Nomura recommends three "Buy" stocks: Hindustan Unilever, Lupin, and Anant Raj. Hindustan Unilever has a target price of Rs 2,900, with a 15% upside potential, while Lupin's target price is Rs 2,350, with a 21% upside potential. Anant Raj's target price is Rs 700, with a 3% upside potential. The brokerage firm expects strong returns from these stocks due to their potential growth in their respective sectors.

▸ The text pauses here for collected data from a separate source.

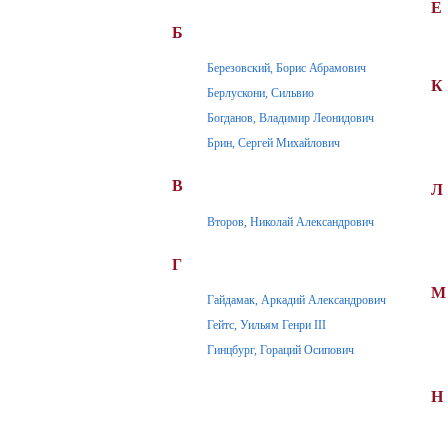
Е
Б
Березовский, Борис Абрамович
К
Берлускони, Сильвио
Богданов, Владимир Леонидович
Брин, Сергей Михайлович
В
Л
Второв, Николай Александрович
Г
М
Гайдамак, Аркадий Александрович
Гейтс, Уильям Генри III
Гинцбург, Гораций Осипович
Н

In a recent report, Nomura has recommended three stocks—Hindustan Unilever, Lupin, and Anant Raj—for investors looking to capitalize on potential growth opportunities. The brokerage firm expects these stocks to deliver strong returns, with upside potential ranging from 3% to 21%.Hindustan Unilever, a consumer goods giant, has been given a 'Buy' rating with a target price of Rs 2,900, translating to an estimated 15% upside. Nomura attributes this recommendation to the company's expected normalized standalone/consolidated sales growth of 3%/4% YoY, despite the temporary impact of GST announcements in September [1]. The brokerage expects a recovery in demand from November as prices stabilize.

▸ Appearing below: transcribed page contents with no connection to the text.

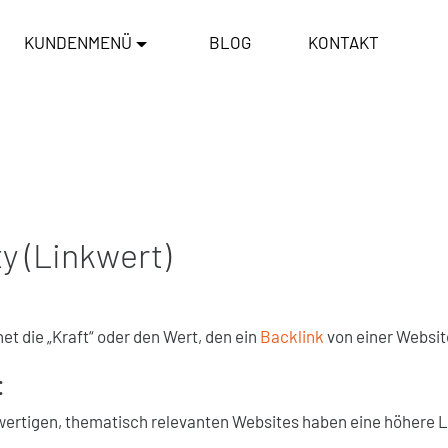
KUNDENMENÜ
BLOG
KONTAKT
y (Linkwert)
et die „Kraft“ oder den Wert, den ein
Backlink
von einer Websit
:
ertigen, thematisch relevanten Websites haben eine höhere L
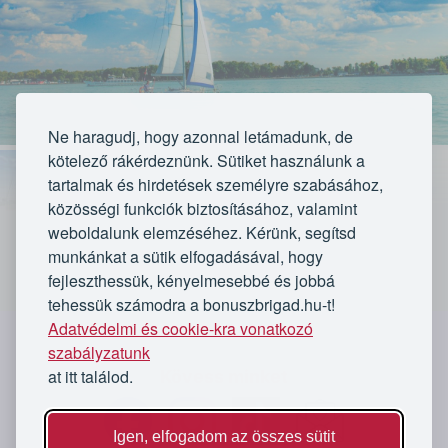
Ne haragudj, hogy azonnal letámadunk, de
kötelező rákérdeznünk. Sütiket használunk a
tartalmak és hirdetések személyre szabásához,
közösségi funkciók biztosításához, valamint
weboldalunk elemzéséhez. Kérünk, segítsd
munkánkat a sütik elfogadásával, hogy
fejleszthessük, kényelmesebbé és jobbá
tehessük számodra a bonuszbrigad.hu-t!
Lejárt
Adatvédelmi és cookie-kra vonatkozó
`
szabályzatunk
at itt találod.
Kövess minket
Az ajánlat lejárt
4 vásárló
Igen, elfogadom az összes sütit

Lupin, a pharmaceutical company, has also been rated 'Buy' by Nomura with a target price of Rs 2,350, indicating an upside of approximately 21%. The brokerage highlights Lupin's strategic acquisition of VISUfarma, a specialty ophthalmology company in Europe, as a significant growth driver. This move is expected to boost Lupin's presence in a branded and relatively stable segment, with the European ophthalmology market growing at around 5% annually and VISUfarma expected to grow at 7% CAGR over the next three years [1].
Anant Raj, a data center company, is the third pick with a target price of Rs 700, suggesting a 3% upside. Nomura sees potential in the data center segment, noting the company's early start and relatively lower capex costs. The brokerage expects Anant Raj to lease 24 MW of capacity for colocation and 1–2 MW for cloud clients, with targeted FY26 revenue from the segment around Rs 150–200 crore [1].
These recommendations reflect Nomura's optimism about the growth prospects of these companies in their respective sectors. Investors should carefully consider these recommendations along with their own financial goals and risk tolerance.